:: Problem ::
Report, word for word, every line of the material that contains "industry".

:: Information given ::
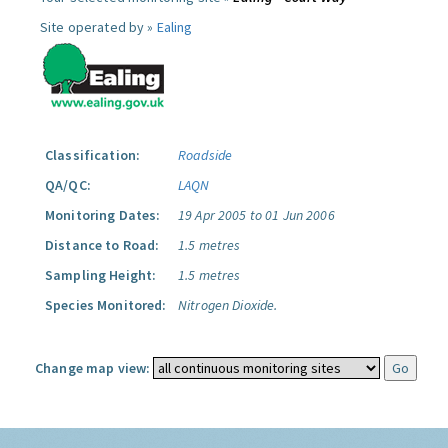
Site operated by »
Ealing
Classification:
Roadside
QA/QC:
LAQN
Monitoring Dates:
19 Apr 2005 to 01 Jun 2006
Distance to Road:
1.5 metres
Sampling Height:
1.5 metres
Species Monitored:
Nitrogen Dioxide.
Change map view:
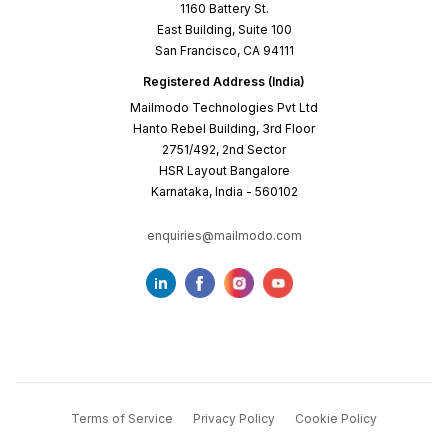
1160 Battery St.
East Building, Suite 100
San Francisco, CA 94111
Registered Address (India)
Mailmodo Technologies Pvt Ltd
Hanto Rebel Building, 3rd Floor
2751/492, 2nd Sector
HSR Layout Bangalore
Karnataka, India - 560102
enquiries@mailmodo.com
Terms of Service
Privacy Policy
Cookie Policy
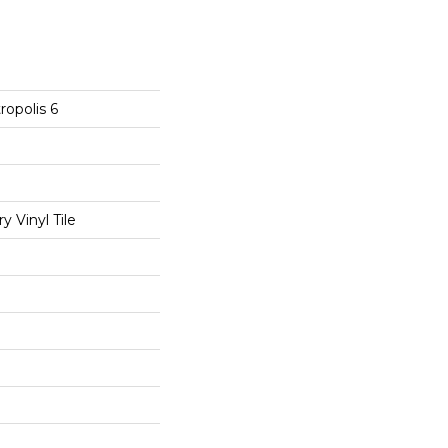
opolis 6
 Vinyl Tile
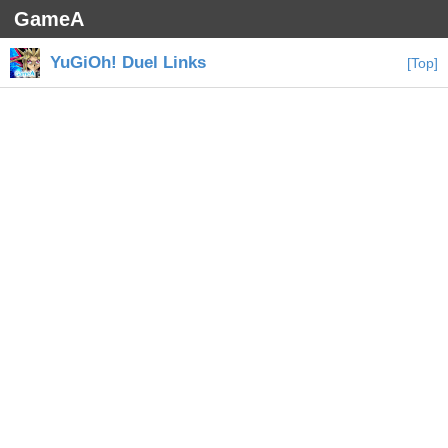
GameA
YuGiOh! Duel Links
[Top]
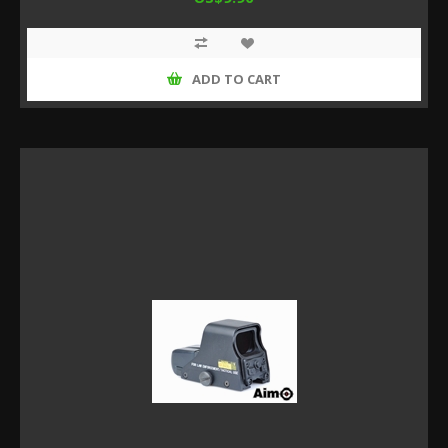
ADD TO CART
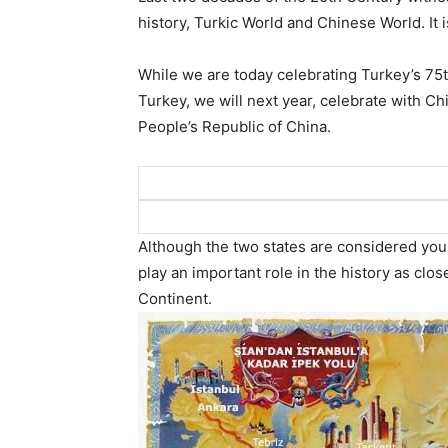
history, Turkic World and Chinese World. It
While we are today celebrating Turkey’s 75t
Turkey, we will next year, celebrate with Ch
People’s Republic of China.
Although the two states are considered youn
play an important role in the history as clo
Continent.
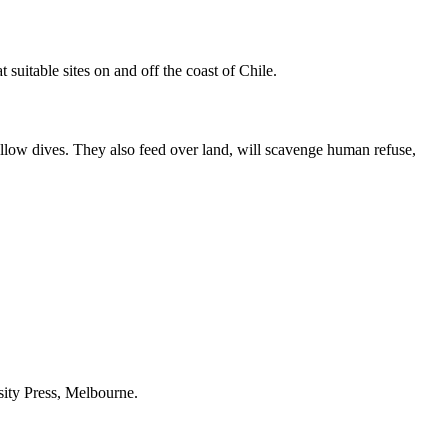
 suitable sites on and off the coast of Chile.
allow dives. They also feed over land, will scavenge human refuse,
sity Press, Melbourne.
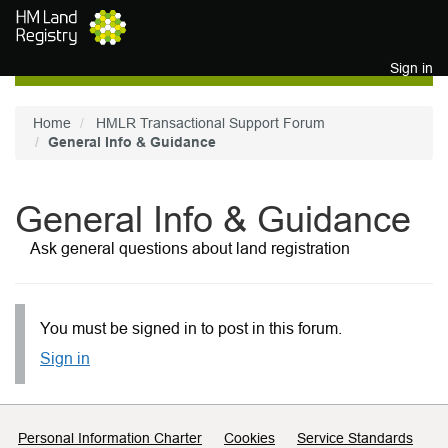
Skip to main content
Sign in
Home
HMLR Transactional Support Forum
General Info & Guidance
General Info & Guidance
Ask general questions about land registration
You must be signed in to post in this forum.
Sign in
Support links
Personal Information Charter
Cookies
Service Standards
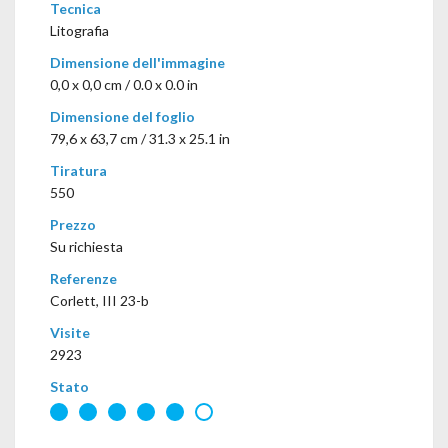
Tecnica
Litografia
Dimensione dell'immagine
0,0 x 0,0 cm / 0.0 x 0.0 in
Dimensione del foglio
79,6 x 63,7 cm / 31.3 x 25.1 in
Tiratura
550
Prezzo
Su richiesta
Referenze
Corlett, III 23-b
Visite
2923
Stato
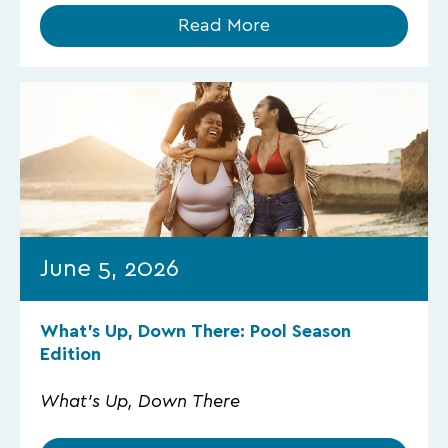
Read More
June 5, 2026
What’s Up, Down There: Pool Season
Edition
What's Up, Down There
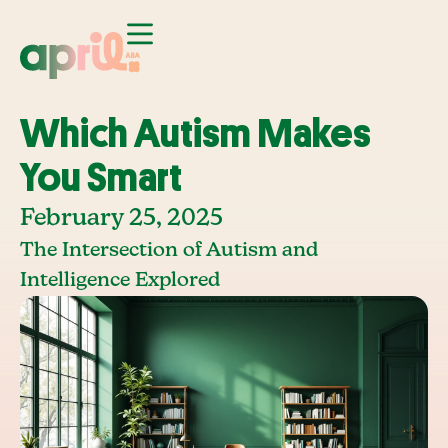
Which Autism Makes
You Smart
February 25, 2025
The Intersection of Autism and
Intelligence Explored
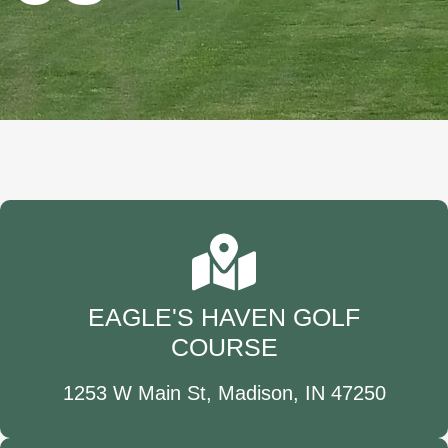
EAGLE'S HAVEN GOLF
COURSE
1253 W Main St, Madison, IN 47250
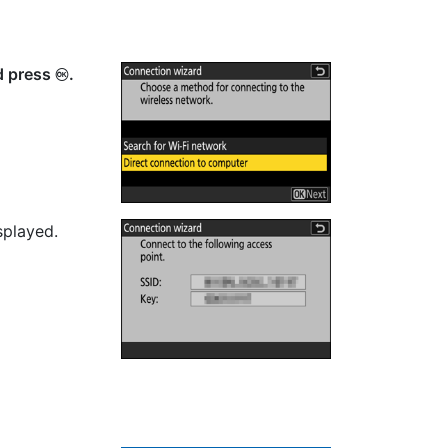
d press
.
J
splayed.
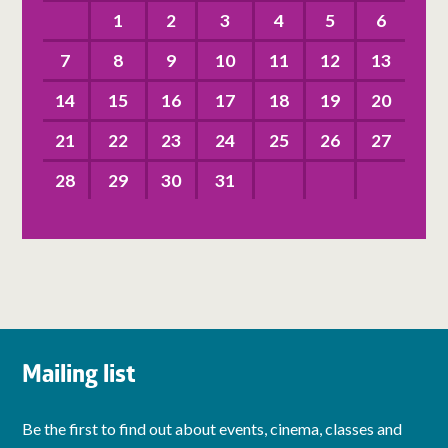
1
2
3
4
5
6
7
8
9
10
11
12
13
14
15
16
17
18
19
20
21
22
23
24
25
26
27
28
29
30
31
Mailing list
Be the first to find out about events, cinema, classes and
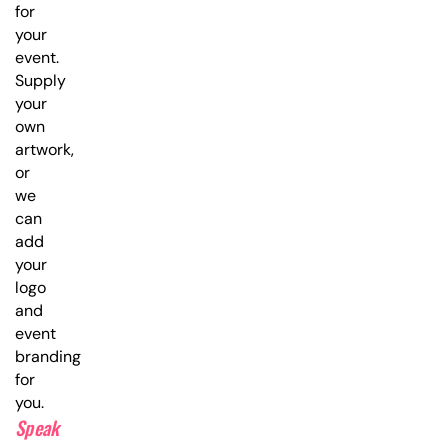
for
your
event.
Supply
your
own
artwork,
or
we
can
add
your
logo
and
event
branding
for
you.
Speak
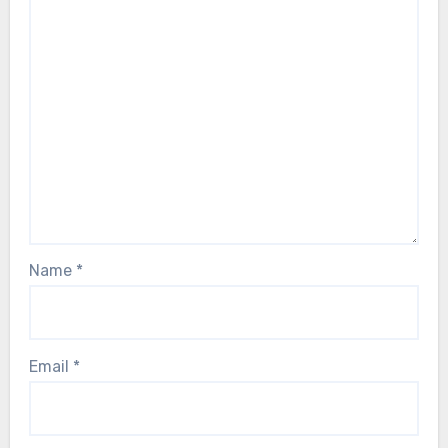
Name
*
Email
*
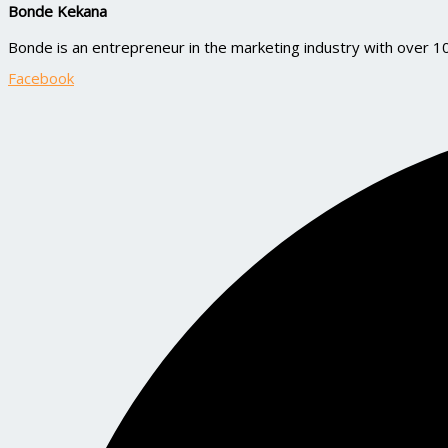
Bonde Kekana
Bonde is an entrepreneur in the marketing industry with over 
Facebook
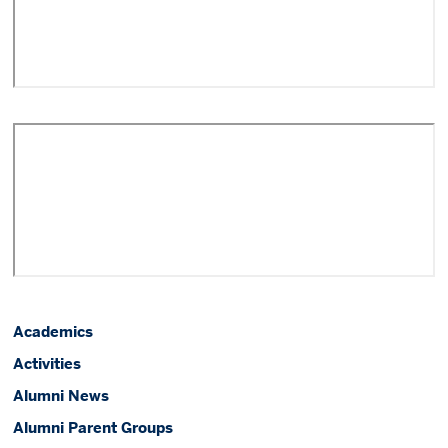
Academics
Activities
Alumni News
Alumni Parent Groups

--

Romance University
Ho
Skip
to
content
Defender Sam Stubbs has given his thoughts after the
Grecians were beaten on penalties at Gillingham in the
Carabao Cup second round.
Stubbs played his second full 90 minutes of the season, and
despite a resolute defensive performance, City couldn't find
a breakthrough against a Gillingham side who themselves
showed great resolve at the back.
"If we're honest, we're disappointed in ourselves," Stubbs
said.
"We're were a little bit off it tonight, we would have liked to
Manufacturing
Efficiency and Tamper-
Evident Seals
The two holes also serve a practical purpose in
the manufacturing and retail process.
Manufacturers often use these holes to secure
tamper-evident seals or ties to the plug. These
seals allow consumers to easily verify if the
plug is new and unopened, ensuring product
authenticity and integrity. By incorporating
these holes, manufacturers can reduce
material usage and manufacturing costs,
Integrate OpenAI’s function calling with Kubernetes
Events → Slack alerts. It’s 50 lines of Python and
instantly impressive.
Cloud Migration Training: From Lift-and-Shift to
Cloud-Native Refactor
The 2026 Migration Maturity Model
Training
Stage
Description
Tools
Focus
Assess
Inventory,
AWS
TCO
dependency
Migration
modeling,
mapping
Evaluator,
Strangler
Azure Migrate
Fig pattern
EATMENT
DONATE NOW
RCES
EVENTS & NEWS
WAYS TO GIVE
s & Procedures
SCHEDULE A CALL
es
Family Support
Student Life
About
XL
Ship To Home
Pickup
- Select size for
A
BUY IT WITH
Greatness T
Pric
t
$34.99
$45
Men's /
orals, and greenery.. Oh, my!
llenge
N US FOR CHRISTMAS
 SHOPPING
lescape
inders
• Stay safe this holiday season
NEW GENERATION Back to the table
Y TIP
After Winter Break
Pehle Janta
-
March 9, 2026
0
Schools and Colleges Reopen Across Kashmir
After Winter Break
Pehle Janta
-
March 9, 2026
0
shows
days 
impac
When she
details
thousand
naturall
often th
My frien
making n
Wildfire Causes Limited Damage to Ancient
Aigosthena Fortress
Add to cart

==

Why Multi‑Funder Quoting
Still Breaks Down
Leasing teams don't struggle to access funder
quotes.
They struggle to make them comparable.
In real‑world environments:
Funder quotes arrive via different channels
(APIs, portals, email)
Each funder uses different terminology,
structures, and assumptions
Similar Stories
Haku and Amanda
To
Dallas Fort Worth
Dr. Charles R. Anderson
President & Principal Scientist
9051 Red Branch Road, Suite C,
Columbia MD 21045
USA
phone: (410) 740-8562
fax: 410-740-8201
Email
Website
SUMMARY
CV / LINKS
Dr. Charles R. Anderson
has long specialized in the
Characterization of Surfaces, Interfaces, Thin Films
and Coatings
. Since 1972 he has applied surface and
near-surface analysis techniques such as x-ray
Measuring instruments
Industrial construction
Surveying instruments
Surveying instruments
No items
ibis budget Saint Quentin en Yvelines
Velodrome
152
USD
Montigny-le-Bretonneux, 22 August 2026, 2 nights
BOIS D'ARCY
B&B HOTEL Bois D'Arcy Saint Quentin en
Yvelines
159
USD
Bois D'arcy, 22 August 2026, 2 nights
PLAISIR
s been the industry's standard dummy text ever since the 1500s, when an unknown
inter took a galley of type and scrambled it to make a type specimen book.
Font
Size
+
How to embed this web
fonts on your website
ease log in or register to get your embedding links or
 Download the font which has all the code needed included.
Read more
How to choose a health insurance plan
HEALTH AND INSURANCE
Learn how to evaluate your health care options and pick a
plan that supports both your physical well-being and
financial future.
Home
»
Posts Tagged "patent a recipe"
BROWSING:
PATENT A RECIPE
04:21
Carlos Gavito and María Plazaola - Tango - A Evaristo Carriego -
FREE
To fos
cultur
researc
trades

:: Response box ::
Bonde is an entrepreneur in the marketing industry with over 
s been the industry's standard dummy text ever since the 1500s, when an unknown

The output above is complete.